== Your instructions ==
Output each record in full, exactly as it stands.

=== Data supplied ===

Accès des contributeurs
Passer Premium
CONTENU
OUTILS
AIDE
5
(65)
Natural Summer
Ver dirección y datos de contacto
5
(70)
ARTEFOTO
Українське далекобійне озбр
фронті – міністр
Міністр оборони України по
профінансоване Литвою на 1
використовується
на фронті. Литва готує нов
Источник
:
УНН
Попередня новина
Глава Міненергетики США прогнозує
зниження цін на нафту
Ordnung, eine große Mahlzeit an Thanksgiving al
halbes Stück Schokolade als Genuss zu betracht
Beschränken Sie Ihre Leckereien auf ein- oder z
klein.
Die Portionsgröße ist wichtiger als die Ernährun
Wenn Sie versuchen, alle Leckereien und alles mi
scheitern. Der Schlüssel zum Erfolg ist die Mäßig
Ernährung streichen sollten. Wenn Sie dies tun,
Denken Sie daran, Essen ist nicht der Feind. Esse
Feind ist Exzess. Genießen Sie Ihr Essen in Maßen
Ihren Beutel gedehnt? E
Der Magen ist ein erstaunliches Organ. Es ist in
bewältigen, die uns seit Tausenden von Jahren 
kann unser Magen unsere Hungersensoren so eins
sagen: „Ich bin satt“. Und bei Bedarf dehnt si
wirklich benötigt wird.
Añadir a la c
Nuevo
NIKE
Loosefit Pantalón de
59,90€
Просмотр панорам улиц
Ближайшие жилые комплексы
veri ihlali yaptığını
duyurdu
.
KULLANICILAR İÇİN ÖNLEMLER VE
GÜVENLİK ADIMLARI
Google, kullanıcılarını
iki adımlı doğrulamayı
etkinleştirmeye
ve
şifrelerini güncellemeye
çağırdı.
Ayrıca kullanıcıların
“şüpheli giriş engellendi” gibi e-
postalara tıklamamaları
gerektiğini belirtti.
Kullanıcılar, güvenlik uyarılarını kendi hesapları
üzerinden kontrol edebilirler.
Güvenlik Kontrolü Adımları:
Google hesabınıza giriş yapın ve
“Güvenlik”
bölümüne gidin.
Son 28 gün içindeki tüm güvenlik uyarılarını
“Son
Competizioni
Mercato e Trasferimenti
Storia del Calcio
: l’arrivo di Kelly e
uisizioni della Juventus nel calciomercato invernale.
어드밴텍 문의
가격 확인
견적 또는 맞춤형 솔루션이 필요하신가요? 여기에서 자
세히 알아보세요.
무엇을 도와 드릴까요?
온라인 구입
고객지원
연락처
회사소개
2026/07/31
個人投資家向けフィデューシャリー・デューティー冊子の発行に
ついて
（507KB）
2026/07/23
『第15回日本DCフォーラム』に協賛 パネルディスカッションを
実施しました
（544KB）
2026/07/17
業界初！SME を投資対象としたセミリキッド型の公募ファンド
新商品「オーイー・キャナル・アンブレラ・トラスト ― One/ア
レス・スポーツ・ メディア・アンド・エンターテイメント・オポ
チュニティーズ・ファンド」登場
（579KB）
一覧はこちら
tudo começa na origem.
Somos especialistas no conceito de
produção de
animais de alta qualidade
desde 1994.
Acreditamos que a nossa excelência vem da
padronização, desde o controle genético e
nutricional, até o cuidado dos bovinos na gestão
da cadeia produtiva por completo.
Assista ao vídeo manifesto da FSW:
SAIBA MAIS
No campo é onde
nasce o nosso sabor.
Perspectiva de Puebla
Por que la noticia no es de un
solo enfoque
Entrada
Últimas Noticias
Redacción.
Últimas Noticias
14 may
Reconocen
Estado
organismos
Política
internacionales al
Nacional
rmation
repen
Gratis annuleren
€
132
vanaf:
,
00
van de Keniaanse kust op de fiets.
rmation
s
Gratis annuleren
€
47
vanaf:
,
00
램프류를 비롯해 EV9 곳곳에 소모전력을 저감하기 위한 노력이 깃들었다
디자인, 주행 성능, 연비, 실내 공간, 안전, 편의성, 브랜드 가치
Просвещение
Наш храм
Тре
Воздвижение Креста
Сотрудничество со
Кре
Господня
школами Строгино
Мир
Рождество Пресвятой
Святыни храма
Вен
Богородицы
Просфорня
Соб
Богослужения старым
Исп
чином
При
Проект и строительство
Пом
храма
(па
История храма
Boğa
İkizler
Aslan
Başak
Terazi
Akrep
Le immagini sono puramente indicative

===

== Expected answer ==
Accès des contributeurs
Passer Premium
CONTENU
OUTILS
AIDE
5
(65)
Natural Summer
Ver dirección y datos de contacto
5
(70)
ARTEFOTO
Українське далекобійне озбр
фронті – міністр
Міністр оборони України по
профінансоване Литвою на 1
використовується
на фронті. Литва готує нов
Источник
:
УНН
Попередня новина
Глава Міненергетики США прогнозує
зниження цін на нафту
Ordnung, eine große Mahlzeit an Thanksgiving al
halbes Stück Schokolade als Genuss zu betracht
Beschränken Sie Ihre Leckereien auf ein- oder z
klein.
Die Portionsgröße ist wichtiger als die Ernährun
Wenn Sie versuchen, alle Leckereien und alles mi
scheitern. Der Schlüssel zum Erfolg ist die Mäßig
Ernährung streichen sollten. Wenn Sie dies tun,
Denken Sie daran, Essen ist nicht der Feind. Esse
Feind ist Exzess. Genießen Sie Ihr Essen in Maßen
Ihren Beutel gedehnt? E
Der Magen ist ein erstaunliches Organ. Es ist in
bewältigen, die uns seit Tausenden von Jahren 
kann unser Magen unsere Hungersensoren so eins
sagen: „Ich bin satt“. Und bei Bedarf dehnt si
wirklich benötigt wird.
Añadir a la c
Nuevo
NIKE
Loosefit Pantalón de
59,90€
Просмотр панорам улиц
Ближайшие жилые комплексы
veri ihlali yaptığını
duyurdu
.
KULLANICILAR İÇİN ÖNLEMLER VE
GÜVENLİK ADIMLARI
Google, kullanıcılarını
iki adımlı doğrulamayı
etkinleştirmeye
ve
şifrelerini güncellemeye
çağırdı.
Ayrıca kullanıcıların
“şüpheli giriş engellendi” gibi e-
postalara tıklamamaları
gerektiğini belirtti.
Kullanıcılar, güvenlik uyarılarını kendi hesapları
üzerinden kontrol edebilirler.
Güvenlik Kontrolü Adımları:
Google hesabınıza giriş yapın ve
“Güvenlik”
bölümüne gidin.
Son 28 gün içindeki tüm güvenlik uyarılarını
“Son
Competizioni
Mercato e Trasferimenti
Storia del Calcio
: l’arrivo di Kelly e
uisizioni della Juventus nel calciomercato invernale.
어드밴텍 문의
가격 확인
견적 또는 맞춤형 솔루션이 필요하신가요? 여기에서 자
세히 알아보세요.
무엇을 도와 드릴까요?
온라인 구입
고객지원
연락처
회사소개
2026/07/31
個人投資家向けフィデューシャリー・デューティー冊子の発行に
ついて
（507KB）
2026/07/23
『第15回日本DCフォーラム』に協賛 パネルディスカッションを
実施しました
（544KB）
2026/07/17
業界初！SME を投資対象としたセミリキッド型の公募ファンド
新商品「オーイー・キャナル・アンブレラ・トラスト ― One/ア
レス・スポーツ・ メディア・アンド・エンターテイメント・オポ
チュニティーズ・ファンド」登場
（579KB）
一覧はこちら
tudo começa na origem.
Somos especialistas no conceito de
produção de
animais de alta qualidade
desde 1994.
Acreditamos que a nossa excelência vem da
padronização, desde o controle genético e
nutricional, até o cuidado dos bovinos na gestão
da cadeia produtiva por completo.
Assista ao vídeo manifesto da FSW:
SAIBA MAIS
No campo é onde
nasce o nosso sabor.
Perspectiva de Puebla
Por que la noticia no es de un
solo enfoque
Entrada
Últimas Noticias
Redacción.
Últimas Noticias
14 may
Reconocen
Estado
organismos
Política
internacionales al
Nacional
rmation
repen
Gratis annuleren
€
132
vanaf:
,
00
van de Keniaanse kust op de fiets.
rmation
s
Gratis annuleren
€
47
vanaf:
,
00
램프류를 비롯해 EV9 곳곳에 소모전력을 저감하기 위한 노력이 깃들었다
디자인, 주행 성능, 연비, 실내 공간, 안전, 편의성, 브랜드 가치
Просвещение
Наш храм
Тре
Воздвижение Креста
Сотрудничество со
Кре
Господня
школами Строгино
Мир
Рождество Пресвятой
Святыни храма
Вен
Богородицы
Просфорня
Соб
Богослужения старым
Исп
чином
При
Проект и строительство
Пом
храма
(па
История храма
Boğa
İkizler
Aslan
Başak
Terazi
Akrep
Le immagini sono puramente indicative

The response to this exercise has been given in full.